Last
week was filled with a cousins’ reunion and a nephew’s wedding. I will write
about them in the next week or two, but for now I am reprinting a post I wrote
for the Indiana Writers' Consortium blog on June 3, 2015.
No
Travel Logs, Please
In March, I attended IWC’s Paper Fields
workshop and took two sessions on travel writing from Kenneth Tressler. One of
the points he made was that travel magazines don’t want travel logs.
Consider these two opening paragraphs.
Our trip to
Utah began on September 2, 2014 with a flight into McCarran International
Airport at Las Vegas, Nevada.
or
As I stood
in the middle of the Sevier Desert, I drowned in the bleakness and isolation of
the parched terrain. How could 8,000 Japanese Americans live crammed together
in this one square mile of desolate landscape without losing their sanity? Yet,
somehow, they did just that.
Both openings are true, but I’d rather
read—and write—the second one. Good travel writing is creative non-fiction and
should tell a story. Yes, give pertinent information about the trip, including
your favorite places to eat and stay along the route. But don’t bore your audience.
Write the story you would want to read if it were written by someone else.

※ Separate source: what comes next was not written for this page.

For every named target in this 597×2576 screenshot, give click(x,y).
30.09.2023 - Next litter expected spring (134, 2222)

Good travel writing also proves the cliché
that a picture is worth a thousand words. Consider this picture, which I took
through the windshield while driving along U.S. 89 in Utah. (No, I wasn’t behind
the wheel.)
I could have said that the blue sky accentuated the red rock formations striated with tans and browns. Or I could have used many more words in an attempt to describe the landscape. But the picture says it better than I ever could.
Travel magazines want photos to go along
with the story. So if you want to sell an article about your trip, take along a
good camera. For use on the Internet, a cell phone might do. But if you want to
submit a feature article to a print magazine, you need a camera with high
resolution and interchangeable lenses.
As you vacation this summer, go ahead and
take the logbook along. It’s good for notes that aid your memory.
But it makes a terrible travel article.